[[ Data under study open ]]

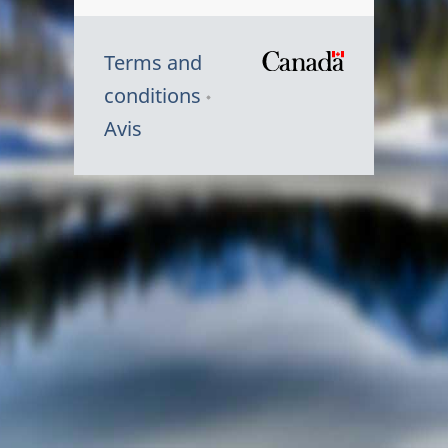
Terms and
/
conditions
Symbole
Avis
du
gouvernem
du
Canada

[[ Data under study closed ]]

> [Work required]
Omit all pictures and repeat the rest of the records verbatim.

> [Response]
Terms and
/
conditions
Symbole
Avis
du
gouvernem
du
Canada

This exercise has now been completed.